Which brings us to my favorite Hamlet--Kenneth Branagh. A lot of people aren't crazy about the Branagh Hamlet, and I can concede some of the point--there are a lot of things wrong with it. But for my money, Branagh is the one modern Hamlet who really conveys the since of Hamlet as a great Renaissance prince, who captures the dignity and the hint of majesty that I advert to above.
Perhaps the interesting point is that Branagh in spite (or becaue?) of his dignity and majesty, never really captures the petulant schoolboy or the frivolous crown. You never feel that he Branagh's "mad prince" is mad even north by northwest.
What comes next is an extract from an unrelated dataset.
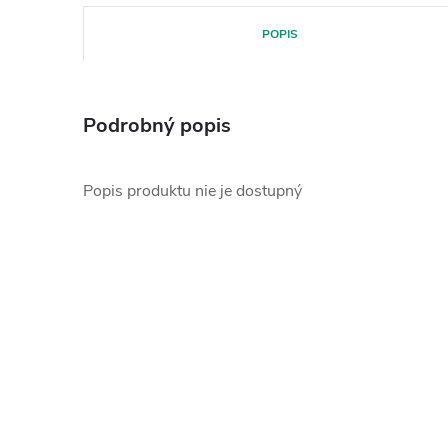
POPIS
Podrobný popis
Popis produktu nie je dostupný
Donohue's Hamlet knows how to fake madness for the family and may have a touch of the real thing.
The point may be that there are simply too many changes of register here: that nobody is going to get them all in the same performance (and we might not be able to assimilate it if they did). So Donohue may qualify as the un-Branagh, the one who gets exactly right precisely those parts at which Branagh is not so hot.
Aside from Donohue, there were a lot of other aspects of the performance that were good, if not exactly great. Perhaps the best was Richard Elmore as Polonius in what must be his 300th season at Ashland. Elmore understands that Polonius is funny, but does not lose sight of the fact that he is also a mean-spirited bully. Jeffrey King as Claudius looked a little too much like Daddy Warbucks to be completely convincing. And while you could believe him as a man who wanted to hang onto his job, you never felt that he understood the full dimensions of kingship.
Greta Oglesby played a Gertrude who didn't seem quite to grasp the point that her new husband is a murderer. I think this is a legitimate reading of the text, but it leaves her as merely a distraught mother, which isn't as rich a role to play.
A couple of fun facts: Hamlet's age is a problem in any production because Shakespeare made it a problem. I once saw a 19-year-old play Hamlet as a 19-year-old. I believe Donohue is 41, which would make him one of the older 19-year-olds in theatre history. And about five years older than Branagh was when he gave it his more mature reading in 1996.